It would appear that drivers in The United States are influenced far more by simple economics than concerns for the environment when it comes to burning less gas.
In a recent study market research firm MaritzCX reported that car buyers became conscious of fuel economy only when gasoline was selling for more than 3 dollars a gallon.
When gas was selling for anything less then 3 dollars a gallon, fuel economy fell, and when gas dips below $2.50 a gallon, it fell as low as the tenth priority that new car buyers thought to be important.
In 2016 for example, in which the price for gasoline was well below 3 dollars a gallon for the entire year only 4% of car buyers mentioned fuel economy as being important.
However, when the price of gas moved above the magic number of 3 dollars a gallon, the importance of fuel economy shot to the top of the list of things that people thought were important in a new car.

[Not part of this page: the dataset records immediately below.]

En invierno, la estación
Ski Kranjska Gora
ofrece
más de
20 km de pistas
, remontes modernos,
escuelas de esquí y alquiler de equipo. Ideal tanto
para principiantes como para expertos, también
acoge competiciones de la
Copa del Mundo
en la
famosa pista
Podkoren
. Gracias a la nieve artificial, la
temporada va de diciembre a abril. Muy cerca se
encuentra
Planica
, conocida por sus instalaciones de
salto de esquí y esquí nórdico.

The one segment of the consumer auto market that was always sensitive to fuel economy was pick-up trucks.
CDK, a company that compiles market data with the hope of getting people to buy new cars through verbal manipulation, believes this may be because trucks use a lot of fuel, so when one gets marginally better gas mileage it tends to stand out.

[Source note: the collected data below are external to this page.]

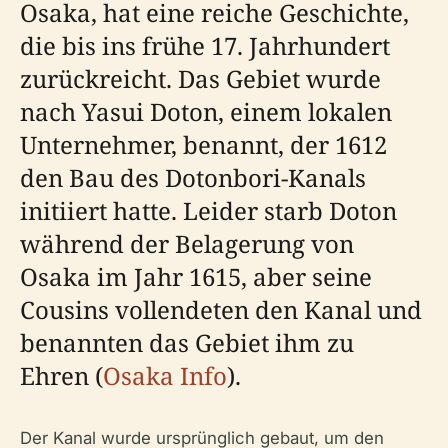
Osaka, hat eine reiche Geschichte,
die bis ins frühe 17. Jahrhundert
zurückreicht. Das Gebiet wurde
nach Yasui Doton, einem lokalen
Unternehmer, benannt, der 1612
den Bau des Dotonbori-Kanals
initiiert hatte. Leider starb Doton
während der Belagerung von
Osaka im Jahr 1615, aber seine
Cousins vollendeten den Kanal und
benannten das Gebiet ihm zu
Ehren (
Osaka Info
).
Der Kanal wurde ursprünglich gebaut, um den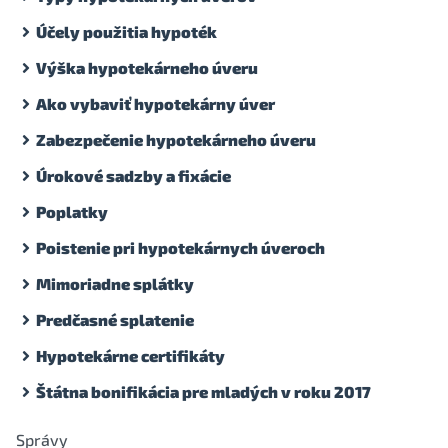
Účely použitia hypoték
Výška hypotekárneho úveru
Ako vybaviť hypotekárny úver
Zabezpečenie hypotekárneho úveru
Úrokové sadzby a fixácie
Poplatky
Poistenie pri hypotekárnych úveroch
Mimoriadne splátky
Predčasné splatenie
Hypotekárne certifikáty
Štátna bonifikácia pre mladých v roku 2017
Správy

They found that when the word “mileage” was used to try and close a sale in the sedan market, it didn’t really work all that well, but in the truck market it was more effective.
The clear inference of these for-profit studies is that the higher gas prices are, the better.
If we continue to look for ways to produce cheaper sources of conventional fuels, we will never be able to cut our self-destructive addiction to petroleum off, and move on to something that isn’t poisoning us, and every other creature there is.